# Outlook won't start



## chorusgirl (Nov 7, 2005)

Having worked without problem for the last couple of years, suddenly Outlook won't start from the desktop icon, the Start Menu, the Taskbar or the icon in Programs. When I try to open Outlook the "eggtimer" hovers for a while then stops and nothing happens. I have tried restarting the computer and Outlook works OK the first time but then goes back to the above behaviour. I am running Windows XP and Office Pro XP and have tried updates for both. I have also tried running the Repair programme from the Office Setup Disk. I don't know whether it is connected but, when I close down I get an Ending Program "CiceroUIWndFrame" which I have to End Now. Then Outlook appears but with an error and I have to reselect Shutdown. I have studied similar problems but I don't understand the responses.

Thanks in advance


----------



## EAFiedler (Apr 25, 2000)

Hi *chorusgirl*

See this link:
http://www.attention-to-details.com/newslog/391-remove-cicerouiwndframe-to-avoid-crashes.asp

Let us know if that helps or not.


----------



## chorusgirl (Nov 7, 2005)

Thanks. There is quite a lot of information here but I worked through the instructions to disable ctfmon.exe and I no longer get the 'CiceroUIWndFrame' message . However, when I shutdown, the End Program box names the most recent message in my Inbox, which I have already closed. When I select End Now it closes the box but boots up Outlook which I have to close before I can shutdown. Could there be a problem with the Outlook shutdown? I am reluctant to remove and reinstall Outlook because I do not want to lose all my data.


----------



## chorusgirl (Nov 7, 2005)

I should add that I have recently installed a Logitech wireless keyboard and mouse - could this have anything to do with it?


----------



## EAFiedler (Apr 25, 2000)

Sorry, I don't know if the wireless keyboard and mouse are causing the problem.
Have you tried uninstalling them and using the previous mouse and keyboard to see if the behavior persists?
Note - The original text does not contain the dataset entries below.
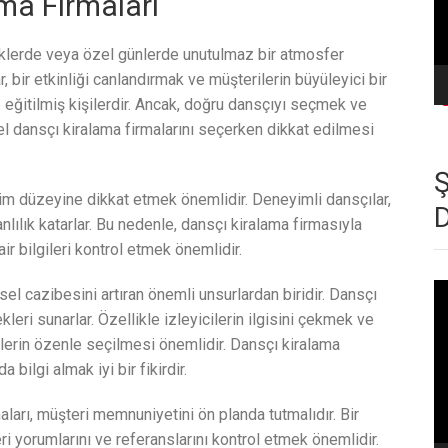
ma Firmaları
liklerde veya özel günlerde unutulmaz bir atmosfer
r, bir etkinliği canlandırmak ve müşterilerin büyüleyici bir
ğitilmiş kişilerdir. Ancak, doğru dansçıyı seçmek ve
nel dansçı kiralama firmalarını seçerken dikkat edilmesi
m düzeyine dikkat etmek önemlidir. Deneyimli dansçılar,
anlılık katarlar. Bu nedenle, dansçı kiralama firmasıyla
 bilgileri kontrol etmek önemlidir.
Vi
sel cazibesini artıran önemli unsurlardan biridir. Dansçı
oy
leri sunarlar. Özellikle izleyicilerin ilgisini çekmek ve
lerin özenle seçilmesi önemlidir. Dansçı kiralama
ilgi almak iyi bir fikirdir.
ları, müşteri memnuniyetini ön planda tutmalıdır. Bir
 yorumlarını ve referanslarını kontrol etmek önemlidir.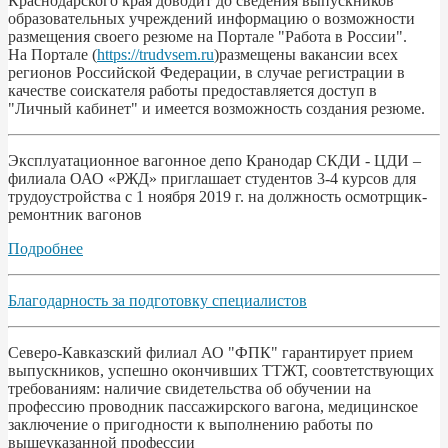
Краснодарского края доводит до сведения выпускников
образовательных учреждений информацию о возможности
размещения своего резюме на Портале "Работа в России".
На Портале (
https://trudvsem.ru
)размещены вакансии всех
регионов Российской Федерации, в случае регистрации в
качестве соискателя работы предоставляется доступ в
"Личный кабинет" и имеется возможность создания резюме.
Эксплуатационное вагонное депо Кранодар СКДИ - ЦДИ –
филиала ОАО «РЖД» приглашает студентов 3-4 курсов для
трудоустройства с 1 ноября 2019 г. на должность осмотрщик-
ремонтник вагонов
Подробнее
Благодарность за подготовку специалистов
Северо-Кавказский филиал АО "ФПК" гарантирует прием
выпускников, успешно окончивших ТТЖТ, соовтетствующих
требованиям: наличие свидетельства об обучении на
профессию проводник пассажирского вагона, медицинское
заключение о пригодности к выполнению работы по
вышеуказанной профессии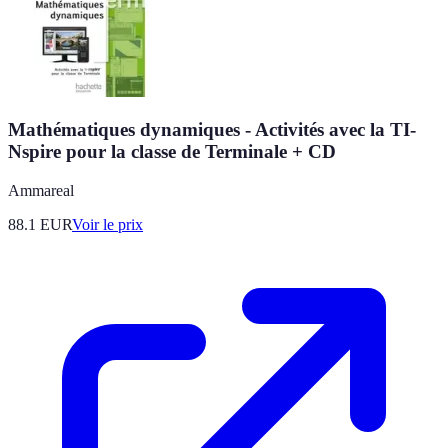
Mathématiques dynamiques - Activités avec la TI-
Nspire pour la classe de Terminale + CD
Ammareal
88.1
EUR
Voir le prix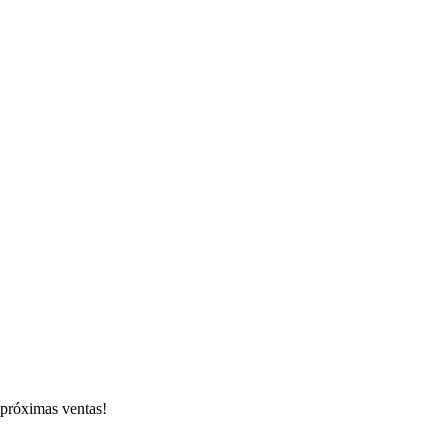
s próximas ventas!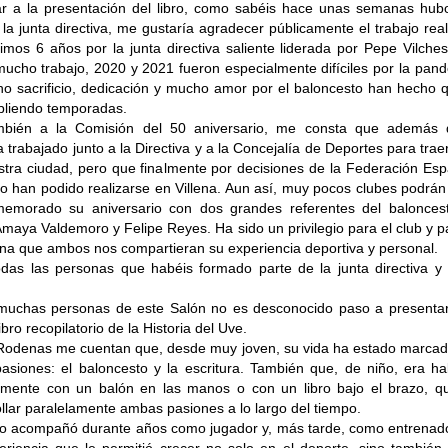
r a la presentación del libro, como sabéis hace unas semanas hub
la junta directiva, me gustaría agradecer públicamente el trabajo rea
timos 6 años por la junta directiva saliente liderada por Pepe Vilche
ucho trabajo, 2020 y 2021 fueron especialmente difíciles por la pan
o sacrificio, dedicación y mucho amor por el baloncesto han hecho q
pliendo temporadas.
mbién a la Comisión del 50 aniversario, me consta que además 
a trabajado junto a la Directiva y a la Concejalía de Deportes para tra
stra ciudad, pero que finalmente por decisiones de la Federación Es
o han podido realizarse en Villena. Aun así, muy pocos clubes podrán
emorado su aniversario con dos grandes referentes del balonces
Amaya Valdemoro y Felipe Reyes. Ha sido un privilegio para el club y p
ena que ambos nos compartieran su experiencia deportiva y personal.
as las personas que habéis formado parte de la junta directiva y 
uchas personas de este Salón no es desconocido paso a presentar
ibro recopilatorio de la Historia del Uve.
Rodenas me cuentan que, desde muy joven, su vida ha estado marcad
asiones: el baloncesto y la escritura. También que, de niño, era ha
ntamente con un balón en las manos o con un libro bajo el brazo, q
llar paralelamente ambas pasiones a lo largo del tiempo.
 lo acompañó durante años como jugador y, más tarde, como entrenado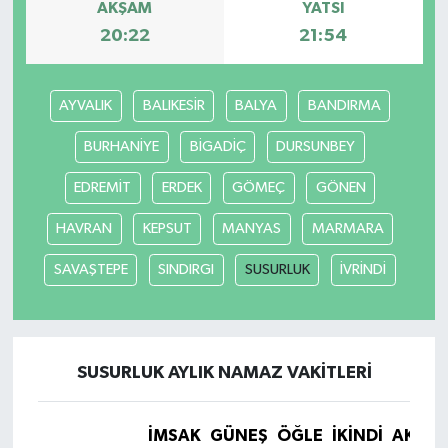
AKŞAM
YATSI
20:22
21:54
AYVALIK
BALIKESİR
BALYA
BANDIRMA
BURHANİYE
BİGADİÇ
DURSUNBEY
EDREMİT
ERDEK
GÖMEÇ
GÖNEN
HAVRAN
KEPSUT
MANYAS
MARMARA
SAVAŞTEPE
SINDIRGI
SUSURLUK
İVRİNDİ
SUSURLUK AYLIK NAMAZ VAKITLERI
İMSAK
GÜNEŞ
ÖĞLE
İKINDI
AKŞA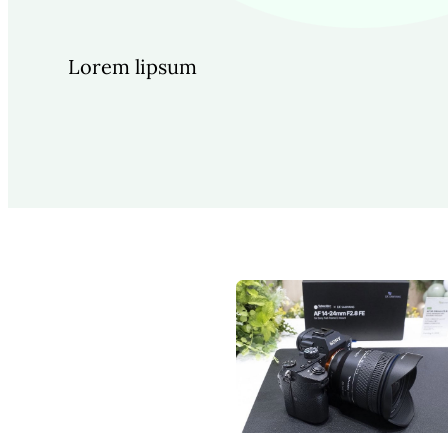
Lorem lipsum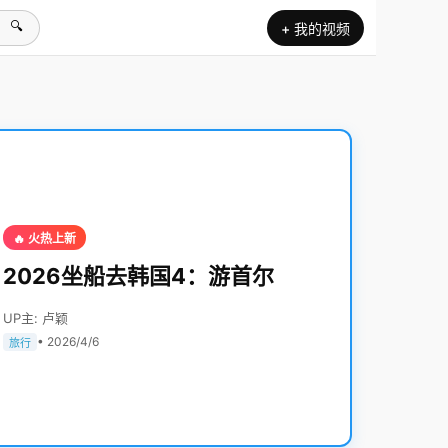
🔍
+ 我的视频
🔥 火热上新
2026坐船去韩国4：游首尔
UP主: 卢颖
• 2026/4/6
旅行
Let's see if a new Profile helps:
First, start Outlook 2002 and locate the directory where your .pst file is stored for the original Profile by right clicking the top folder: 
Properties for "Personal Folder" > Advanced button
In the *Filename:* field, you will find the directory.
Copy and paste that directory to Notepad or open Windows Explorer and navigate to that directory or paste the directory path in the Address Bar.


With Outlook 2002 closed, create a new Profile to see if the error occurs in the new Profile as well.
Control Panel > Mail Icon
Change the selection to: *Prompt for a Profile to be used*

Show Profiles > Add
Recreate your e-mail account.


Start Outlook 2002 and select the new Profile.
Create a new message and send it to yourself.


Close and restart Outlook 2002 several times to test for the error.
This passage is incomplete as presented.